Implementation was at a snail’s pace even before Covid

With funding from Jica, the implementation of the Tk 2,676 crore Chattogram City Outer Perimeter Road project linking Patenga from the port city to Sagarika started in 2011. The Chattogram Development Authority (CDA) implemented the works which have so far received Tk 2,263 crore.

The progress of the project is 85% because the last deadline ended last December.

The progress of the Chattogram Wasa Karnaphuli Water Supply Project (Phase 2) which started in 2013 is now at 56%. Jica is providing Tk 2,801 crore for the Tk 4,489 crore project.

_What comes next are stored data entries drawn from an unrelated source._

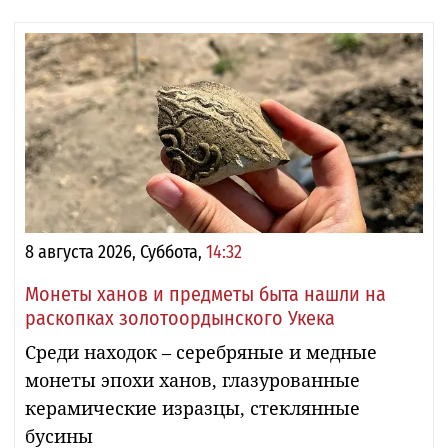
8 августа 2026, Суббота,
14:32
Монеты ханов и предметы быта нашли на
раскопках золотоордынского Укека
Среди находок – серебряные и медные
монеты эпохи ханов, глазурованные
керамические изразцы, стеклянные
бусины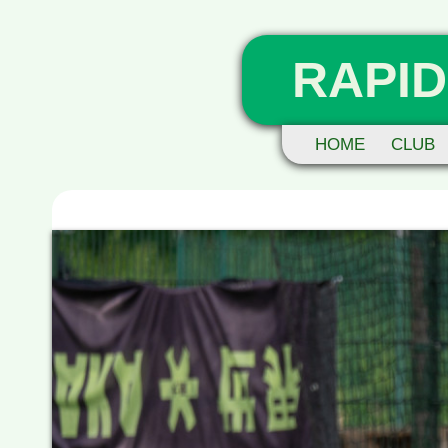
RAPID
HOME
CLUB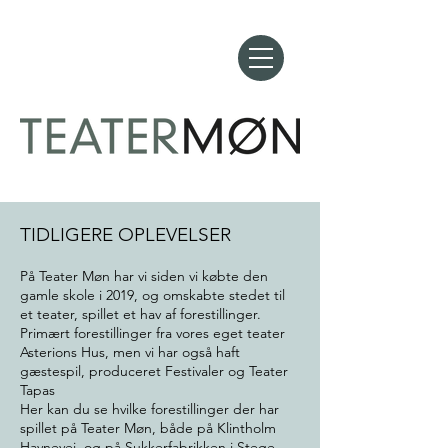
TIDLIGERE OPLEVELSER
På Teater Møn har vi siden vi købte den
gamle skole i 2019, og omskabte stedet til
et teater, spillet et hav af forestillinger.
Primært forestillinger fra vores eget teater
Asterions Hus, men vi har også haft
gæstespil, produceret Festivaler og Teater
Tapas
Her kan du se hvilke forestillinger der har
spillet på Teater Møn, både på Klintholm
Havnevej, og på Sukkerfabrikken i Stege.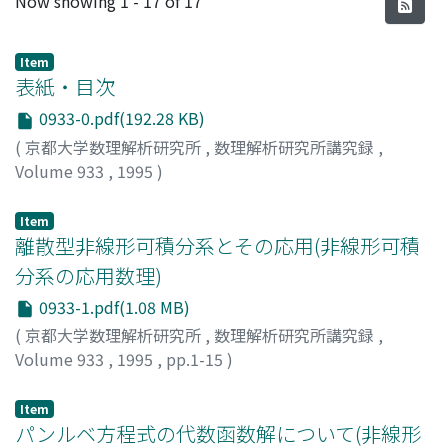
Now showing
1 - 17 of 17
Item
表紙・目次
0933-0.pdf(192.28 KB)
(
京都大学数理解析研究所
,
数理解析研究所講究録
,
Volume 933
,
1995
)
Item
離散型非線形可積分系とその応用(非線形可積
分系の応用数理)
0933-1.pdf(1.08 MB)
(
京都大学数理解析研究所
,
数理解析研究所講究録
,
Volume 933
,
1995
,
pp.1-15
)
梶原, 健司
;
Kajiwara, Kenji
;
カジワラ, ケンジ
Item
パンルベ方程式の代数函数解について(非線形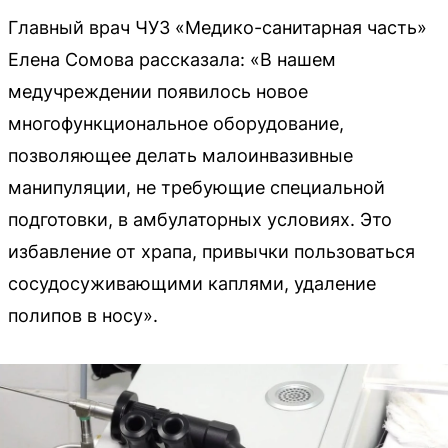
Главный врач ЧУЗ «Медико-санитарная часть»
Елена Сомова рассказала: «В нашем
медучреждении появилось новое
многофункциональное оборудование,
позволяющее делать малоинвазивные
манипуляции, не требующие специальной
подготовки, в амбулаторных условиях. Это
избавление от храпа, привычки пользоваться
сосудосуживающими каплями, удаление
полипов в носу».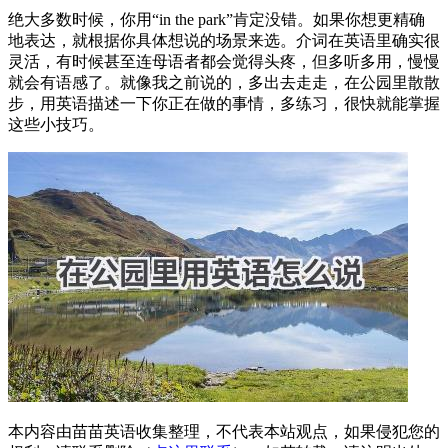
绝大多数时候，你用“in the park”肯定没错。如果你想更精确
地表达，就根据你具体想说的场景来选。介词在英语里确实很
灵活，有时候甚至连母语者都会觉得头疼，但多听多用，慢慢
就会有语感了。就像我之前说的，多出去走走，在公园里散散
步，用英语描述一下你正在做的事情，多练习，很快就能掌握
这些小技巧。
本内容由苗苗英语收集整理，不代表本站观点，如果侵犯您的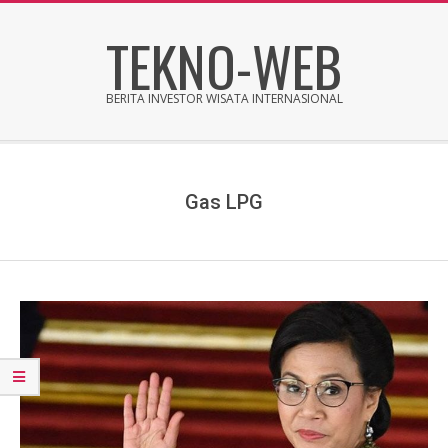
Skip
TEKNO-WEB
to
content
BERITA INVESTOR WISATA INTERNASIONAL
Secondary
Navigation
Menu
Gas LPG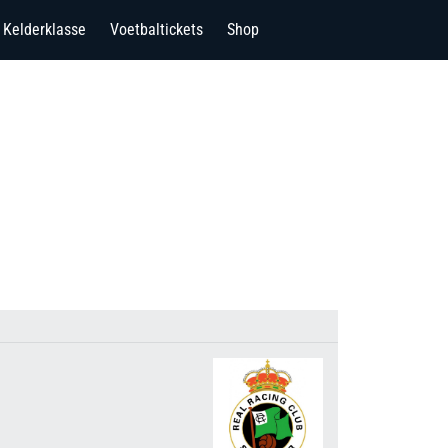
Kelderklasse
Voetbaltickets
Shop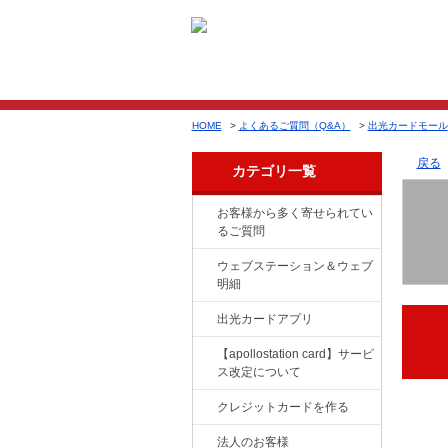
HOME
>
よくあるご質問（Q&A）
>
出光カードモール
戻る
カテゴリ一覧
お客様から多く寄せられてい
るご質問
ウェブステーション＆ウェブ
明細
出光カードアプリ
【apollostation card】サービ
ス改定について
クレジットカードを作る
法人のお客様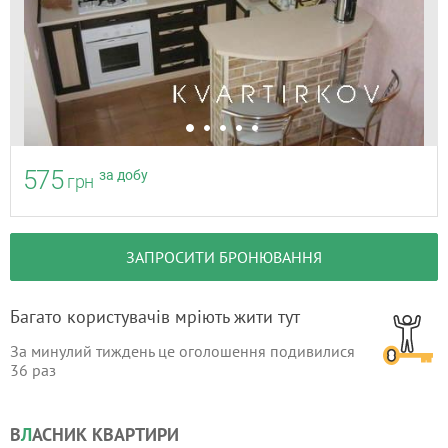
575
за добу
грн
ЗАПРОСИТИ БРОНЮВАННЯ
Багато користувачів мріють жити тут
За минулий тиждень це оголошення подивилися
36
раз
В
Л
АСНИК КВАРТИРИ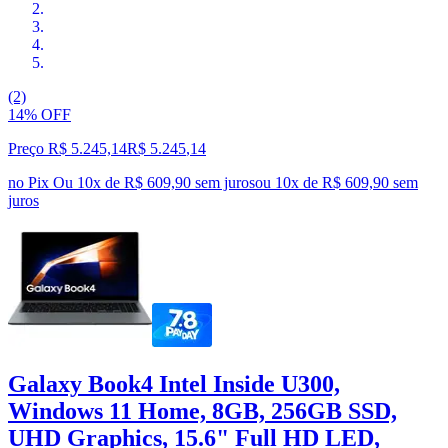
(2)
14% OFF
Preço R$ 5.245,14
R$
5.245
,
14
no Pix
Ou 10x de R$ 609,90 sem juros
ou
10
x de
R$ 609,90
sem
juros
Galaxy Book4 Intel Inside U300,
Windows 11 Home, 8GB, 256GB SSD,
UHD Graphics, 15.6" Full HD LED,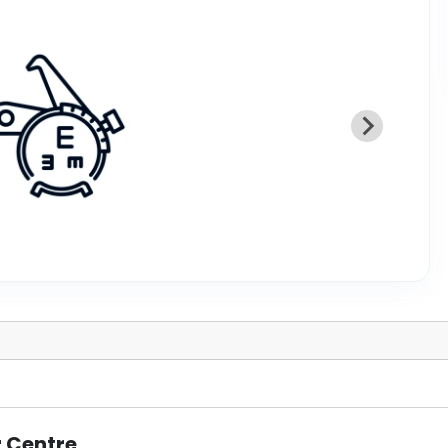
r Centre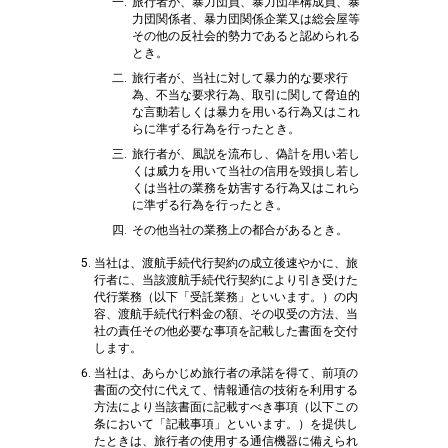
旅行者が、暴力団員、暴力団準構成員、暴
力団関係者、暴力団関係企業又は総会屋等
その他の反社会的勢力であると認められる
とき。
旅行者が、当社に対して暴力的な要求行
為、不当な要求行為、取引に関して脅迫的
な言動若しくは暴力を用いる行為又はこれ
らに準ずる行為を行ったとき。
旅行者が、風説を流布し、偽計を用い若し
くは威力を用いて当社の信用を毀損し若し
くは当社の業務を妨害する行為又はこれら
に準ずる行為を行ったとき。
その他当社の業務上の都合があるとき。
当社は、渡航手続代行契約の成立後速やかに、旅
行者に、当該渡航手続代行契約により引き受けた
代行業務（以下「受託業務」といいます。）の内
容、渡航手続代行料金の額、その収受の方法、当
社の責任その他必要な事項を記載した書面を交付
します。
当社は、あらかじめ旅行者の承諾を得て、前項の
書面の交付に代えて、情報通信の技術を利用する
方法により当該書面に記載すべき事項（以下この
条において「記載事項」といいます。）を提供し
たときは、旅行者の使用する通信機器に備えられ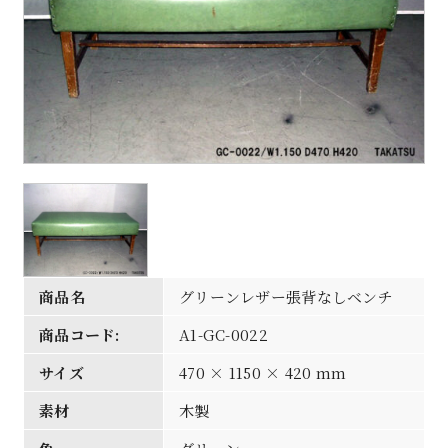
商品名
グリーンレザー張背なしベンチ
商品コード:
A1-GC-0022
サイズ
470 × 1150 × 420 mm
素材
木製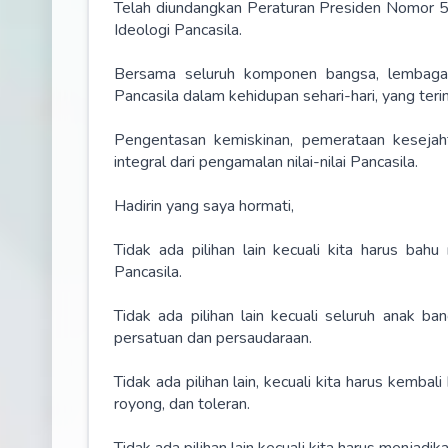
Telah diundangkan Peraturan Presiden Nomor 
Ideologi Pancasila.
Bersama seluruh komponen bangsa, lembaga 
Pancasila dalam kehidupan sehari-hari, yang t
Pengentasan kemiskinan, pemerataan kesejah
integral dari pengamalan nilai-nilai Pancasila.
Hadirin yang saya hormati,
Tidak ada pilihan lain kecuali kita harus ba
Pancasila.
Tidak ada pilihan lain kecuali seluruh anak ba
persatuan dan persaudaraan.
Tidak ada pilihan lain, kecuali kita harus kembal
royong, dan toleran.
Tidak ada pilihan lain kecuali kita harus menjad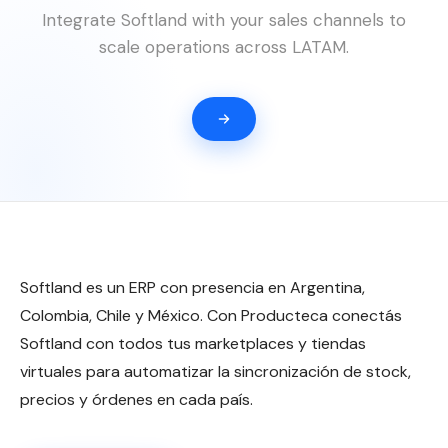
Integrate Softland with your sales channels to
scale operations across LATAM.
Softland es un ERP con presencia en Argentina,
Colombia, Chile y México. Con Producteca conectás
Softland con todos tus marketplaces y tiendas
virtuales para automatizar la sincronización de stock,
precios y órdenes en cada país.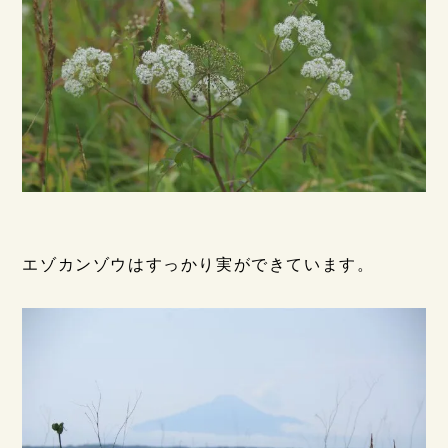
エゾカンゾウはすっかり実ができています。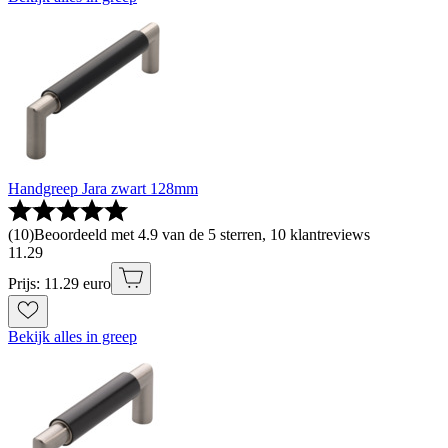
Handgreep Jara zwart 128mm
(
10
)
Beoordeeld met 4.9 van de 5 sterren, 10 klantreviews
11
.
29
Prijs: 11.29 euro
Bekijk alles in greep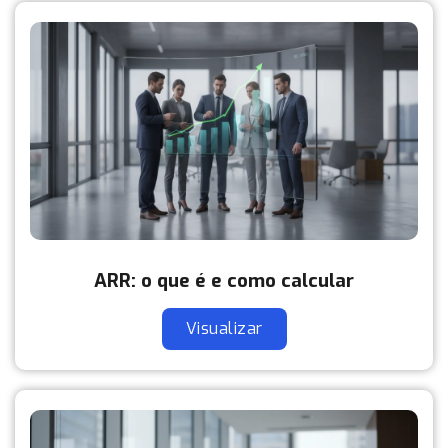
ARR: o que é e como calcular
Visualizar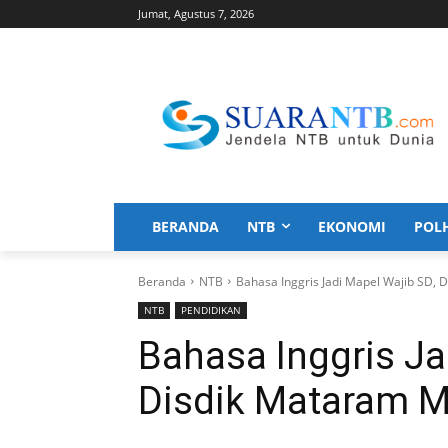
Jumat, Agustus 7, 2026
BERANDA
NTB
EKONOMI
POL
Beranda
NTB
Bahasa Inggris Jadi Mapel Wajib SD,
NTB
PENDIDIKAN
Bahasa Inggris Ja
Disdik Mataram M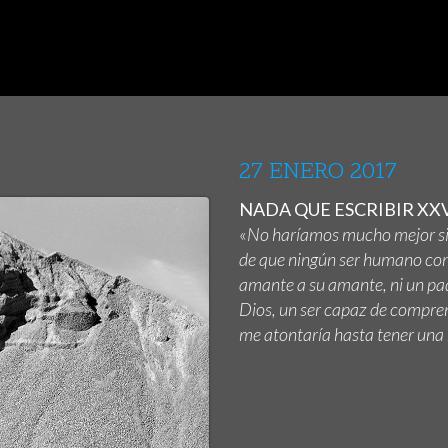
27 ENERO 2017
NADA QUE ESCRIBIR XX
«
No haríamos mucho mejor si
de que ningún ser humano com
amante a su amante, ni un pad
Dios, un ser capaz de compre
me atontaría hasta tener una 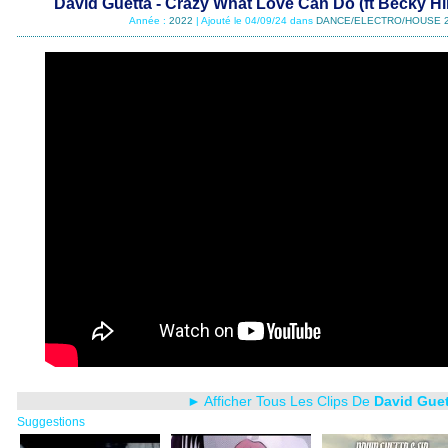
David Guetta - Crazy What Love Can Do (ft Becky Hi
Année :
2022
| Ajouté le 04/09/24 dans
DANCE/ELECTRO/HOUSE 
► Afficher Tous Les Clips De
David Guet
Suggestions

The final deadline for the project will end next year.

The progress of the national electricity transmission grid development project, which started in 2013 at a cost of Tk 2,500 crore, is hovering around 50%.

Under the Natural Gas Efficiency Project, the construction of a gas transmission line from Dhanua-Elenga to the western end of the Bangabandhu Bridge has been underway since 2014. The following year, a project to installation of prepaid meters was launched for Titas customers. Both projects, which are due to expire next year, have been slow so far.

Go case by case

Shamsul Haque, a professor of civil engineering at Bangladesh University of Engineering and Technology, told The Business Standard that Japan not only funds Bangladesh but also other countries including India. The island nation has not offered such a cost review request elsewhere.

He feared that if the government agreed to Jica’s request, other foreign financiers would also come with similar calls.

Former World Bank chief economist Zahid Hussain told TBS that any decision to increase the cost and timeframe of the project overall due to the fallout from the pandemic would not make sense.

“Rather, each project should be analyzed on a case-by-case basis to see to what extent project implementation has been hampered by Covid and to what extent,” he noted.

Zahid Hussain said the government should strengthen its ability to negotiate with the funder.